→ INSTRUCTIONS FOR THE TASK
Return the data below exactly, minus the pictures.

--- START ---

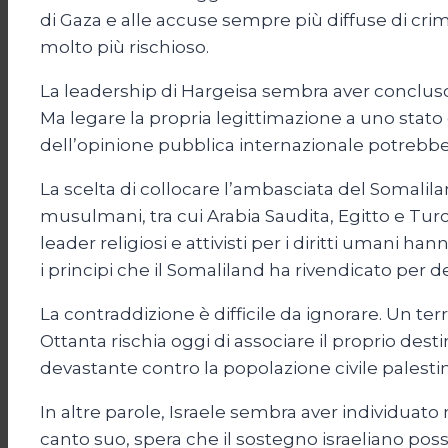
di Gaza e alle accuse sempre più diffuse di crimi
molto più rischioso.
La leadership di Hargeisa sembra aver concluso 
Ma legare la propria legittimazione a uno sta
dell’opinione pubblica internazionale potrebbe t
La scelta di collocare l’ambasciata del Somali
musulmani, tra cui Arabia Saudita, Egitto e Turc
leader religiosi e attivisti per i diritti umani
i principi che il Somaliland ha rivendicato per d
La contraddizione è difficile da ignorare. Un ter
Ottanta rischia oggi di associare il proprio de
devastante contro la popolazione civile palesti
In altre parole, Israele sembra aver individuat
canto suo, spera che il sostegno israeliano p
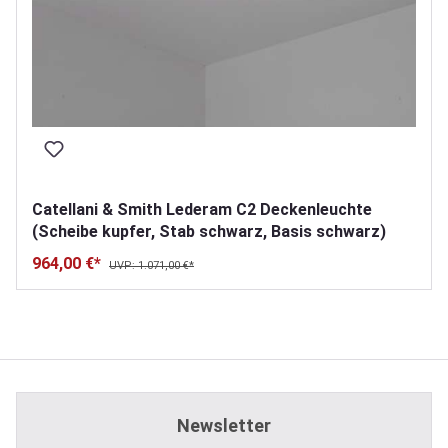
Catellani & Smith Lederam C2 Deckenleuchte
(Scheibe kupfer, Stab schwarz, Basis schwarz)
964,00 €*
UVP: 1.071,00 €*
Newsletter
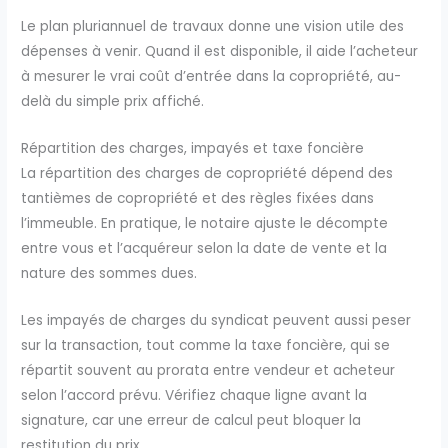
Le plan pluriannuel de travaux donne une vision utile des
dépenses à venir. Quand il est disponible, il aide l’acheteur
à mesurer le vrai coût d’entrée dans la copropriété, au-
delà du simple prix affiché.
Répartition des charges, impayés et taxe foncière
La répartition des charges de copropriété dépend des
tantièmes de copropriété et des règles fixées dans
l’immeuble. En pratique, le notaire ajuste le décompte
entre vous et l’acquéreur selon la date de vente et la
nature des sommes dues.
Les impayés de charges du syndicat peuvent aussi peser
sur la transaction, tout comme la taxe foncière, qui se
répartit souvent au prorata entre vendeur et acheteur
selon l’accord prévu. Vérifiez chaque ligne avant la
signature, car une erreur de calcul peut bloquer la
restitution du prix.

--- END ---

→ ANSWER BELOW
di Gaza e alle accuse sempre più diffuse di crimi
molto più rischioso.
La leadership di Hargeisa sembra aver concluso 
Ma legare la propria legittimazione a uno sta
dell’opinione pubblica internazionale potrebbe t
La scelta di collocare l’ambasciata del Somali
musulmani, tra cui Arabia Saudita, Egitto e Turc
leader religiosi e attivisti per i diritti umani
i principi che il Somaliland ha rivendicato per d
La contraddizione è difficile da ignorare. Un ter
Ottanta rischia oggi di associare il proprio de
devastante contro la popolazione civile palesti
In altre parole, Israele sembra aver individuat
canto suo, spera che il sostegno israeliano p
Catellani & Smith Lederam C2 Deckenleuchte
(Scheibe kupfer, Stab schwarz, Basis schwarz)
964,00 €*
UVP: 1.071,00 €*
Newsletter
Le plan pluriannuel de travaux donne une vision utile des
dépenses à venir. Quand il est disponible, il aide l’acheteur
à mesurer le vrai coût d’entrée dans la copropriété, au-
delà du simple prix affiché.
Répartition des charges, impayés et taxe foncière
La répartition des charges de copropriété dépend des
tantièmes de copropriété et des règles fixées dans
l’immeuble. En pratique, le notaire ajuste le décompte
entre vous et l’acquéreur selon la date de vente et la
nature des sommes dues.
Les impayés de charges du syndicat peuvent aussi peser
sur la transaction, tout comme la taxe foncière, qui se
répartit souvent au prorata entre vendeur et acheteur
selon l’accord prévu. Vérifiez chaque ligne avant la
signature, car une erreur de calcul peut bloquer la
restitution du prix.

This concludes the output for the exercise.